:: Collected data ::
*** Block opens ***

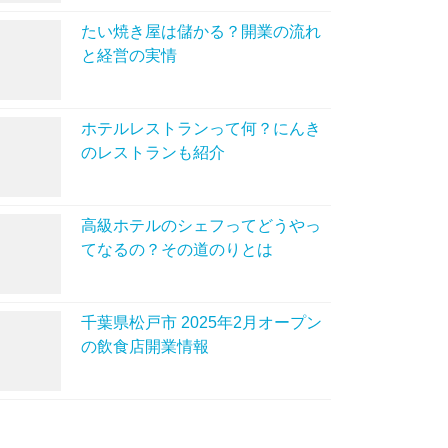
たい焼き屋は儲かる？開業の流れ
と経営の実情
ホテルレストランって何？にんき
のレストランも紹介
高級ホテルのシェフってどうやっ
てなるの？その道のりとは
千葉県松戸市 2025年2月オープン
の飲食店開業情報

*** Block closes ***

:: Work task ::
Your reply must reproduce all of the entries exactly and contain no pictures.

:: Written response ::
たい焼き屋は儲かる？開業の流れ
と経営の実情
ホテルレストランって何？にんき
のレストランも紹介
高級ホテルのシェフってどうやっ
てなるの？その道のりとは
千葉県松戸市 2025年2月オープン
の飲食店開業情報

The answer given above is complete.